HOW YOU LIKE ME NOW?

Everyone likes to be liked, don't they? We all want to be popular. Accepted. Loved, even.

But as a writer, you have to accept that not everyone is going to like your characters, plots or writing style. Note everyone is going to like your tweets or your blog posts. Not everyone is going to like you. And on some level, that just comes with the territory. Once you decide to move your little creation off your hard drive and launch it into the world, you have to accept that not everyone is going to like your writing. All writers know this.

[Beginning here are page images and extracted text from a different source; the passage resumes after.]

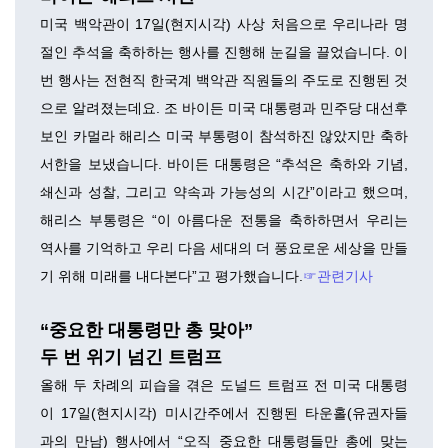
미국 백악관이 17일(현지시각) 사상 처음으로 우리나라 명
절인 추석을 축하하는 행사를 진행해 눈길을 끌었습니다. 이
번 행사는 전현직 한국계 백악관 직원들의 주도로 진행된 것
으로 알려졌는데요. 조 바이든 미국 대통령과 민주당 대선후
보인 카멀라 해리스 미국 부통령이 참석하진 않았지만 축하
서한을 보냈습니다. 바이든 대통령은 “추석은 축하와 기념,
쇄신과 성찰, 그리고 약속과 가능성의 시간”이라고 했으며,
해리스 부통령은 “이 아름다운 전통을 축하하면서 우리는
역사를 기억하고 우리 다음 세대의 더 풍요로운 세상을 만들
기 위해 미래를 내다본다”고 평가했습니다.
☞관련기사
“중요한 대통령만 총 맞아”
두 번 위기 넘긴 트럼프
올해 두 차례의 피습을 겪은 도널드 트럼프 전 미국 대통령
이 17일(현지시각) 미시간주에서 진행된 타운홀(유권자들
과의 만남) 행사에서 “오직 중요한 대통령들만 총에 맞는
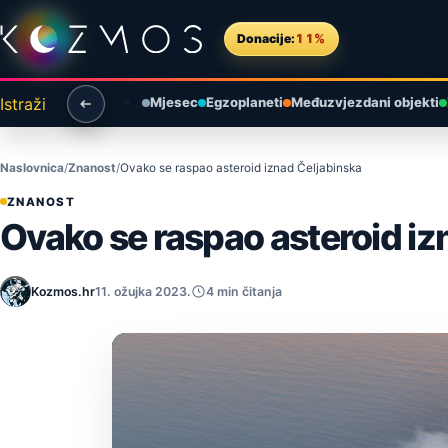
Preskoči na sadržaj
Donacije:
11%
Istraži
Mjesec
Egzoplaneti
Međuzvjezdani objekti
Naslovnica
Znanost
Ovako se raspao asteroid iznad Čeljabinska
ZNANOST
Ovako se raspao asteroid iz
Kozmos.hr
11. ožujka 2023.
4 min čitanja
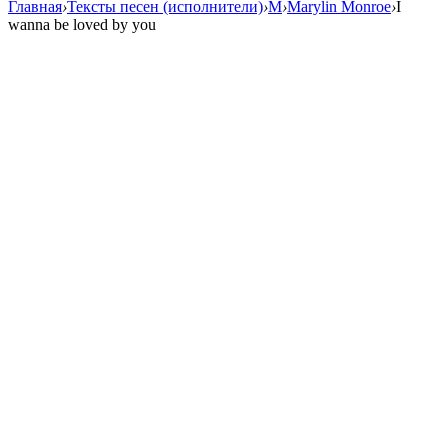
Главная
›
Тексты песен (исполнители)
›
M
›
Marylin Monroe
›
I
wanna be loved by you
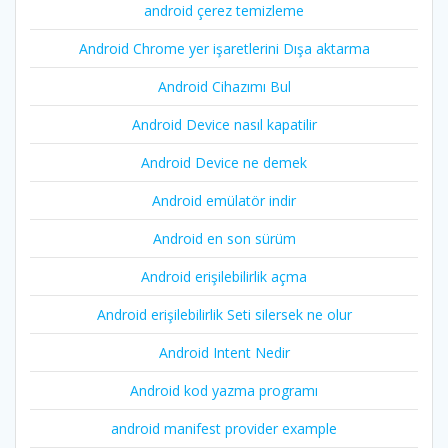
android çerez temizleme
Android Chrome yer işaretlerini Dışa aktarma
Android Cihazımı Bul
Android Device nasıl kapatilir
Android Device ne demek
Android emülatör indir
Android en son sürüm
Android erişilebilirlik açma
Android erişilebilirlik Seti silersek ne olur
Android Intent Nedir
Android kod yazma programı
android manifest provider example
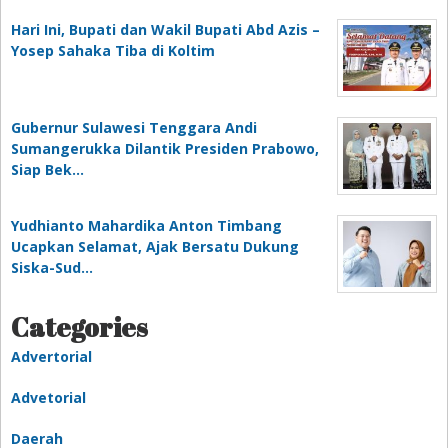
Hari Ini, Bupati dan Wakil Bupati Abd Azis –
Yosep Sahaka Tiba di Koltim
Gubernur Sulawesi Tenggara Andi
Sumangerukka Dilantik Presiden Prabowo,
Siap Bek…
Yudhianto Mahardika Anton Timbang
Ucapkan Selamat, Ajak Bersatu Dukung
Siska-Sud…
Categories
Advertorial
Advetorial
Daerah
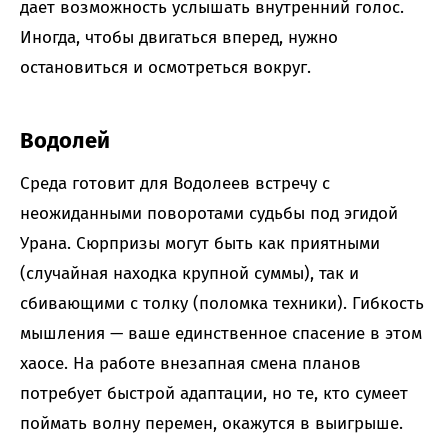
дает возможность услышать внутренний голос.
Иногда, чтобы двигаться вперед, нужно
остановиться и осмотреться вокруг.
Водолей
Среда готовит для Водолеев встречу с
неожиданными поворотами судьбы под эгидой
Урана. Сюрпризы могут быть как приятными
(случайная находка крупной суммы), так и
сбивающими с толку (поломка техники). Гибкость
мышления — ваше единственное спасение в этом
хаосе. На работе внезапная смена планов
потребует быстрой адаптации, но те, кто сумеет
поймать волну перемен, окажутся в выигрыше.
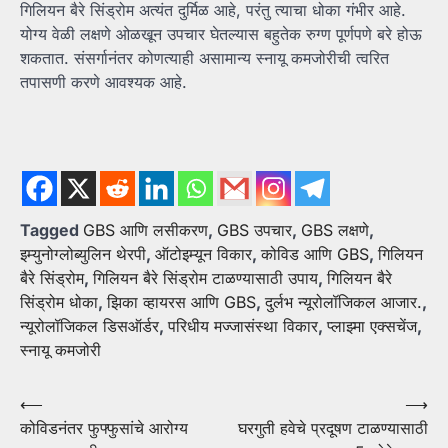
गिलियन बैरे सिंड्रोम अत्यंत दुर्मिळ आहे, परंतु त्याचा धोका गंभीर आहे.
योग्य वेळी लक्षणे ओळखून उपचार घेतल्यास बहुतेक रुग्ण पूर्णपणे बरे होऊ
शकतात. संसर्गानंतर कोणत्याही असामान्य स्नायू कमजोरीची त्वरित
तपासणी करणे आवश्यक आहे.
Tagged
GBS आणि लसीकरण
,
GBS उपचार
,
GBS लक्षणे
,
इम्युनोग्लोब्युलिन थेरपी
,
ऑटोइम्यून विकार
,
कोविड आणि GBS
,
गिलियन
बैरे सिंड्रोम
,
गिलियन बैरे सिंड्रोम टाळण्यासाठी उपाय
,
गिलियन बैरे
सिंड्रोम धोका
,
झिका व्हायरस आणि GBS
,
दुर्लभ न्यूरोलॉजिकल आजार.
,
न्यूरोलॉजिकल डिसऑर्डर
,
परिधीय मज्जासंस्था विकार
,
प्लाझ्मा एक्सचेंज
,
स्नायू कमजोरी
Post
⟵
⟶
कोविडनंतर फुफ्फुसांचे आरोग्य
घरगुती हवेचे प्रदूषण टाळण्यासाठी
navigation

But what about deliberately creating characters that you know will be polarizing? What about allowing your characters to react to situations or express thoughts that are not acceptable under today’s standards. Should you allow your characters to have thoughts or take actions that could be seen as ignorant or not well-informed or even possibly crossing the line into offensive territory? What if one or more scenes in your novel either directly or obliquely could be seen as being insensitive in respect of a particular ethnic or socio-economic group? Should you go there if you decide the story demands it?

Are you brave enough to go there?

In this era of potential canceling, is it worth the risk? Or do we as artists owe it to our readers to produce the best work we can, even if that best work contains elements that could be seen as problematic? Can we trust our readers to see beyond a particular troubling passage to appreciate how it contributes to the whole? Can we trust our readers not to conflate our stories with ourselves? And can we trust ourselves as writers not to water down our stories out of fear of not being liked?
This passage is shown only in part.